Span-based#

augmenty.span.entities#

augmenty.span.entities.create_ent_augmenter_v1(level: float, ent_dict: Dict[str, Iterable[List[str]]], replace_consistency: bool = True, resolve_dependencies: bool = True) Callable[[Language, Example], Iterator[Example]][source]#

Create an augmenter which replaces an entity based on a dictionary lookup.

Parameters:
  • level (float) – the percentage of entities to be augmented.

  • ent_dict (Dict[str, Iterable[List[str]]]) – A dictionary with keys corresponding the the entity type you wish to replace (e.g. “PER”) and a itarable of the replacements. A replacement is a list of string of the desired entity replacement [“Kenneth”, “Enevoldsen”].
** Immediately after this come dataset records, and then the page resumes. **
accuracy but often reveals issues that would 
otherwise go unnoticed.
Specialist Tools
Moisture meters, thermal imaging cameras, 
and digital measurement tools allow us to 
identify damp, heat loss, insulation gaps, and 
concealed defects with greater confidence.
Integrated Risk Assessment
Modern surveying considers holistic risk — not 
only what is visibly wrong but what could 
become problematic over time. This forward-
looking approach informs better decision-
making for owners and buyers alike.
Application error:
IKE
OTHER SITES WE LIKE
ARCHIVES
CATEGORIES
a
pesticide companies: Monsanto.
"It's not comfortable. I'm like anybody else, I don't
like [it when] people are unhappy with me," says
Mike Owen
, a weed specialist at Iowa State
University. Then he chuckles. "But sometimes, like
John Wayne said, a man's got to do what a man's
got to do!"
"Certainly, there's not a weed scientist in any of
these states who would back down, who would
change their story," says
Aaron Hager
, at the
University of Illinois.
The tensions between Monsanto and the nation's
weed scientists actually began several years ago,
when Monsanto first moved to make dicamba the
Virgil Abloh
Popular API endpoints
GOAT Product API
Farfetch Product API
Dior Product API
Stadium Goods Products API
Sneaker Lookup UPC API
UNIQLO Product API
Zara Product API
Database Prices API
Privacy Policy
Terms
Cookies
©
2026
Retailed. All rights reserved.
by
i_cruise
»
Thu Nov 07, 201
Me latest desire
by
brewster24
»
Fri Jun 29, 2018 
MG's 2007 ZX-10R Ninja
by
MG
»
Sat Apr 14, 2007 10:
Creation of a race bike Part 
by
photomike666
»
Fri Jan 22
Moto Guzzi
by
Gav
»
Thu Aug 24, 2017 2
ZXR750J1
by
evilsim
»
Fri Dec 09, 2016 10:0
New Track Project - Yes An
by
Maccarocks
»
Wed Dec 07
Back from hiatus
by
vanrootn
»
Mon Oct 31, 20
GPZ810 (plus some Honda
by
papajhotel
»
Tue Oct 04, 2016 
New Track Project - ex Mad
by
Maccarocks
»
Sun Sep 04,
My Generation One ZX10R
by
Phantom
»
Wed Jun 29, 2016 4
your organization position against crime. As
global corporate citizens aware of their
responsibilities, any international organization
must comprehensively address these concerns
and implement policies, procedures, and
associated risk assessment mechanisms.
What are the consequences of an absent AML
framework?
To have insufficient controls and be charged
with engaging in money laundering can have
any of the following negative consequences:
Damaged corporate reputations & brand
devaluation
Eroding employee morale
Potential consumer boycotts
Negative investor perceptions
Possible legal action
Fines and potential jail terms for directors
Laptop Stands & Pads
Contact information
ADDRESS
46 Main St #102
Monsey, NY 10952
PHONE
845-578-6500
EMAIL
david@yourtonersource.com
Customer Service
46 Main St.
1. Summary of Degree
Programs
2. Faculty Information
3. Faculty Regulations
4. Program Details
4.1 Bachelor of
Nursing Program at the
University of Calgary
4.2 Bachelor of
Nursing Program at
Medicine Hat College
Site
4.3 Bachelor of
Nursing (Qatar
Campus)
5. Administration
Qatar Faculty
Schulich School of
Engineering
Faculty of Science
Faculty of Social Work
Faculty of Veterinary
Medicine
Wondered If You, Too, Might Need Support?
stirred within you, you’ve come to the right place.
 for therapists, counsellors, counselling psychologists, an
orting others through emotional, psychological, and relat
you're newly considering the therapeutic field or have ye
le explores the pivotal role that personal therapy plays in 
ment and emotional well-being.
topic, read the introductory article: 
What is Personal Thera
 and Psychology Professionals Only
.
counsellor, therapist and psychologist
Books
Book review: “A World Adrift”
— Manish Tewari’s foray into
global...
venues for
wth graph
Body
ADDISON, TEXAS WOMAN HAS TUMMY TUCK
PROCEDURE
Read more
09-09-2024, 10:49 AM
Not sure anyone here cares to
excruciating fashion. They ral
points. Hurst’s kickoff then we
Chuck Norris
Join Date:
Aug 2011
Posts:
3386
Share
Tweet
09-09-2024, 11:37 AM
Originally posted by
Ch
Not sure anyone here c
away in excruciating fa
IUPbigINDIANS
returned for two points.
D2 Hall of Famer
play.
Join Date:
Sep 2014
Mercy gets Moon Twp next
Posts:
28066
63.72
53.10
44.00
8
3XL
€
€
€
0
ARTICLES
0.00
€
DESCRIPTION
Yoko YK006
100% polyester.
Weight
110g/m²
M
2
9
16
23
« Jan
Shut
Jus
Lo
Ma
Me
  • replace_consistency (bool, optional) – Should an entity always be replaced with the same entity? Defaults to True.

  • resolve_dependencies (bool, optional) – Attempts to resolve the dependency tree by setting head of the original entitity as

  • as (the head of the first token in the new entity. The remainder is the passed) –

Returns:

The augmenter

Return type:

Callable[[Language, Example], Iterator[Example]]

Example

>>> ent_dict = {"ORG": [["Google"], ["Apple"]],
>>>             "PERSON": [["Kenneth"], ["Lasse", "Hansen"]]}
>>> # augment 10% of names
>>> ent_augmenter = create_ent_augmenter(ent_dict, level = 0.1)
augmenty.span.entities.create_ent_format_augmenter_v1(reordering: List[int | None], formatter: List[Callable[[Token], str] | None], level: float, ent_types: List[str] | None = None) Callable[[Language, Example], Iterator[Example]][source]#

Creates an augmenter which reorders and formats a entity according to reordering and formatting functions.

Parameters:
  • reordering (List[Union[int, None]]) – A reordering consisting of a the desired order of the list of indices, where None denotes the remainder. For instance if this function was solely used on names [-1, None] indicate last name (the last token in the name) followed by the remainder of the name. Similarly one could more use the reordering [3, 1, 2] e.g. indicating last name, first name, middle name. Note that if the entity only include two tokens the 3 will be ignored producing the pattern [1, 2].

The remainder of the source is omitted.